Podeszłam do niej bliżej i się przytuliłyśmy.
-To idziemy, pa-pokiwaliśmy Jej. 
Wyszliśmy przed studio, i pokierowaliśmy się przez ciemny i długi tunel za którym był parking. 
Szłam przed Zayn'em, gdy w końcu zaczął dotrzymywać mi kroku.
-Jade?-powiedział łagodnie. 
Przystanęłam w miejscu.
-Taak?-odpowiedziałam zdenerwowana.
-Dlaczego uciekłaś od Louis'a?
Nie odpowiedziałam, zamiast tego gapiłam się w swoje buty. 
-Wkurzał mnie, nie lubię go.-odpowiedziałam.
W sumie nie skłamałam, ale to była tylko połowa prawdy.
-Okej, on czasami taki jest, dobrze że nic ci nie zrobił. Dostałby ode mnie w czachę.
Zaśmiałam się lekko. 

Weszliśmy do samochodu, a mój zły humor wrócił i każdy mógł go zauważyć.
-Jade, na pewno wszystko gra?-spytał, patrząc na mnie zaniepokojony. 
-Na pewno...-odparłam wymuszając uśmiech.
-Nie ufam ci. -podniósł mój podbródek. 
Odetchnęłam głośno.
-Powtarzam jeszcze raz, nie musisz o mnie wszystkiego wiedzieć.
-Ale chcę...
-To jest dość osobista sprawa, nie wiedzą o niej nawet rodzice.
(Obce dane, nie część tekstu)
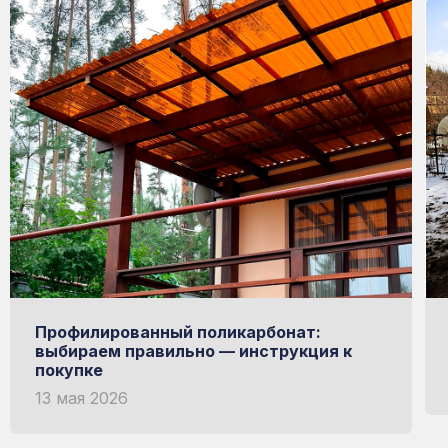
Профилированный поликарбонат:
выбираем правильно — инструкция к
покупке
13 мая 2026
Tylko Mia. Nie ufam ci. 
-Przecież jesteśmy przyjaciółmi.
-Nie Zayn, my dopiero zaczynamy nimi być.
-Tyle prywatnych rzeczy mi opowiedziałaś kiedy jeszcze mnie nienawidziłaś. Co może być od tego gorsze. Możesz śmiało mówić, ja nikomu nic nie powiem. A w szczególności Louis'owi.
-Chodzi o to że w wieku 17 lat go poznałam na wakacjach, tam się w sobie zakochaliśmy, albo raczej tylko ja. Kilka dni przed końcem wakacji staliśmy się parą, ale nikt o nas nic nie wiedział. Kiedy mieliśmy następnego dnia ogłosić że jesteśmy oficjalnie parą, dzień przed tym zdecydowaliśmy się zrobić 'ten' wspólny krok. Od razu poinformowałam go że nigdy tego nie robiłam. Mało że to było jedno z najokropniejszych wydarzeń w moim życiu, to jeszcze następnego dnia mnie olał. I udawał że mnie nie zna. -zauważyłam jak zaciska dłonie na kierownicy i bierze głęboki oddech-Cała historia-tak się poznaliśmy i rozstaliśmy. Dlatego nawet nie wiesz co poczułam gdy stanęłam z nim twarzą w twarz. 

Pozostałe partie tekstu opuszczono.